The best place to start is your brand. Understand what your brand represents to customers, what your promise is to the marketplace and how that compares to your rivals’ proposition. It may be that your promise is no longer competitive and that you need to rethink what your brand represents.

To make a realistic assessment, it is important that you understand who is buying from you, why they’re buying from you and, for that matter, why – and what – they’re buying from the competition. If you know all that, it’s much easier to understand which customers you want to retain, nurture, acquire or discard (although, in a social media age, be very careful about how you do the latter) and define a profitable mix.

When you’ve done that, it will be much easier to decide how best to communicate, engage and interact with the customers you want to focus on – and start differentiating how you manage your relationship with them based on their values, profile and needs. Which channel are they most likely to use? Are they more likely to be motivated by price or experience? And how much time do they wish to spend with your brand?
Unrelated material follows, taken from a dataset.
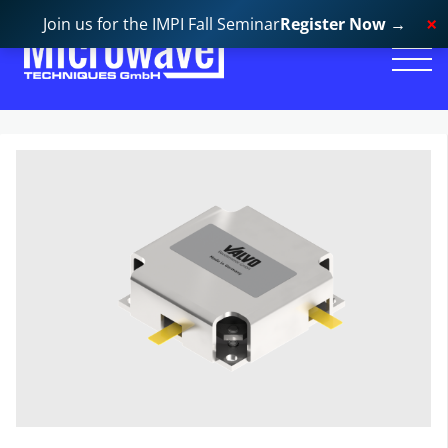
Join us for the IMPI Fall Seminar
Register Now
→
As obvious as this may sound, it’s vital not to lose sight of the consumer. A trap many companies fall into is to focus on what they can sell to their customer – not what their customer wants to buy from them. Successful brands strike the right balance. And to do that, they have to deliver – which means a realistic SWOT analysis of their operational capabilities, future requirements and the resources and investment required to reap the forecast rewards.


“A trap many companies fall into is to focus on what they can sell to their customer – not what their customer wants to buy from them”

Many companies define their customer strategy with a slogan – and underpin that with a handful of key attributes. But turning that strategy into increased profit will take time, work and determination. Good strategies often fail because the message doesn’t cascade down through the organization – and people don’t understand how to apply it in their everyday jobs.

The good news is that, with the right words, deeds and expectations, defining – and implementing – a more profitable customer strategy is achievable. And in a consumer marketplace where competitive advantages seem slimmer and less durable than they were five years ago, it could make all the difference.